Arezzo, 3 marzo 2019 - «Ci scusiamo del disservizio». La parte più raggelante di questa storia macabra e un po’ pirandelliana (na neppure Pirandello avrebbe saputo trovare lo humour nero per raccontarla) sta proprio nel modo in cui la Usl 1 dell’Umbria cerca di chiuderla. Hanno restituito a una madre per il funerale la gamba amputata di uno sconosciuto invece del corpicino del figlio nato morto, peggio hanno seppellito il corpicino come se fosse la gamba dello sconosciuto, mettendolo nella bara insieme al resto della salma, e lo chiamano un «disservizio», come se fosse l’appuntamento di una visita saltata all’ultimo momento.
Il linguaggio di una burocrazia disumanizzata, in cui del cuore e del dolore non resta più traccia. Già, perchè è successo tutto davvero e non è neppure la denuncia di una mamma disperata. No, è la direzione sanitaria del presidio ospedaliero Alto Tevere di Città di Castello (Perugia) che lo ammette per iscritto, anche se molti particolari restano da chiarire.

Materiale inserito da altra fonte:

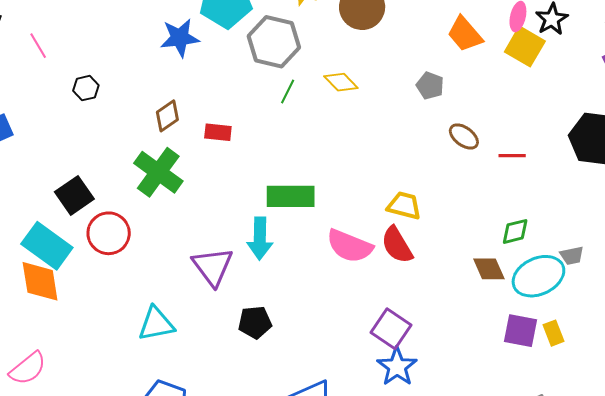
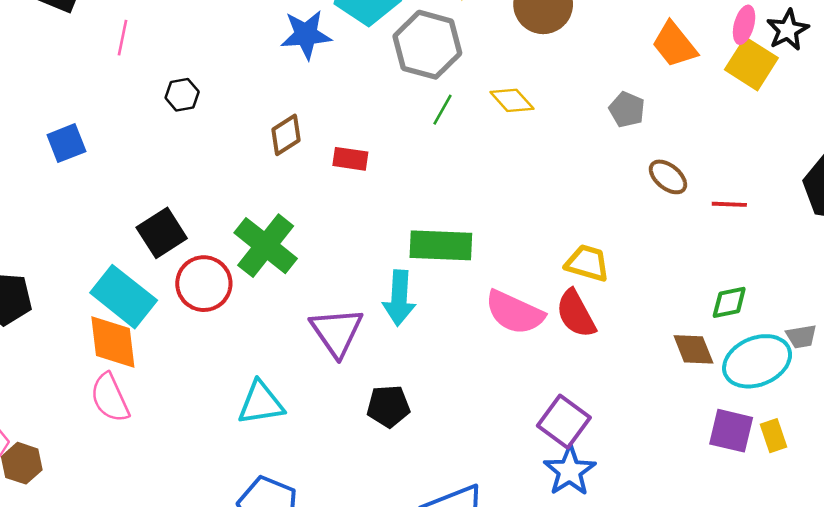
pink line: (38, 46) -> (123, 38), turned 40
green cross: (158, 172) -> (266, 246), moved
pink semicircle: (28, 368) -> (110, 398), moved, turned 102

Quando una famiglia di origine rumena ma residente a Monterchi è riuscita finalmente a ottenere il permesso di seppellire il bimbo nato morto (tecnicamente ancora un feto), quando gli addetti alle pompe funebri incaricati dai genitori hanno aperto la cella frigorifera in cui il cadaverino era rimasto teoricamente conservato per quasi un anno e mezzo, hanno trovato una gamba amputata. Appartenente, come è stato accertato nel giro di un paio di giorni, a un uomo, S.F., che aveva subito l’amputazione ed è era poi morto.
E’ partita così la corsa affannosa a cercare il feto conclusa dalla scoperta, altrettanto scioccante, che era stato sepolto in una bara, appunto quella di S.F., al posto della gamba. La Usl 1 dell’Umbria dà adesso la colpa del «disservizio» all’azienda di pompe funebri che aveva seguito i funerali dell’uomo, ma la mamma si è affidata a un avvocato, Tiberio Baroni, appunto perchè vuole capire, avere giustizia per una scoperta così drammatica e capace di scuotere uno dei sentimenti più naturali, la pietà verso i morti.
Comincia tutto con quella che pare la corsa felice da Monterchi verso l’ospedale, Città di Castello, dal quale avrebbe dovuto spuntare una nuova vita. E’ la sera del 17 novembre 2016. Il parto, invece, si risolve in un aborto spontaneo: il piccolo, cui viene imposto il nome di Luca, nasce morto poco dopo mezzanotte ed è solo l’inizio di un’odissea. Perchè la mamma, Elena G., torna a casa, ma il corpicino viene trattenuto per il riscontro diagnostico.
Poi, per mesi e mesi, anche dopo l’esame necroscopico, il feto non viene restituito alla famiglia. Si arriva addirittura al 17 febbraio 2018, quando finalmente l’azienda di pompe funebri incaricata ottiene l’accesso alle celle frigorifere della camera mortuaria.
Lo shock lo si può immaginare anche dalla gelida prosa della lettera inviata dalla Usl alla signora il 20 febbraio: «E’ stato verificato...che la salma in questione non era presente, veniva subito constatato inoltre che risultava ancora presente in cella un arto amputato in data 01/02/2018 al paziente F.S....il quale era deceduto in data 08/02/2018».
Ma il peggio di quanto viene descritto nella lettera arriva due giorni dopo, il 19: «Alle 8,30 si è proceduto presso la Morgue alla verifica del contenuto della cassa contenente la salma....Dalla verifica è stato riscontrato che all’interno della suddetta cassa era stata inserita da operatore dell’agenzia funebre di F.S.. per mero errore materiale la salma del feto».
Seppellita dunque per dieci giorni insieme al cadavere di un’ altra persona. Forse perchè nessuno ha aperto le sacche in cui erano conservati i resti dell’uomo e del feto. Succede anche questo quando pietà, pure quella per i defunti, l’è morta. Ma è possibile che finisca così, con una lettera di scuse per il «disservizio»?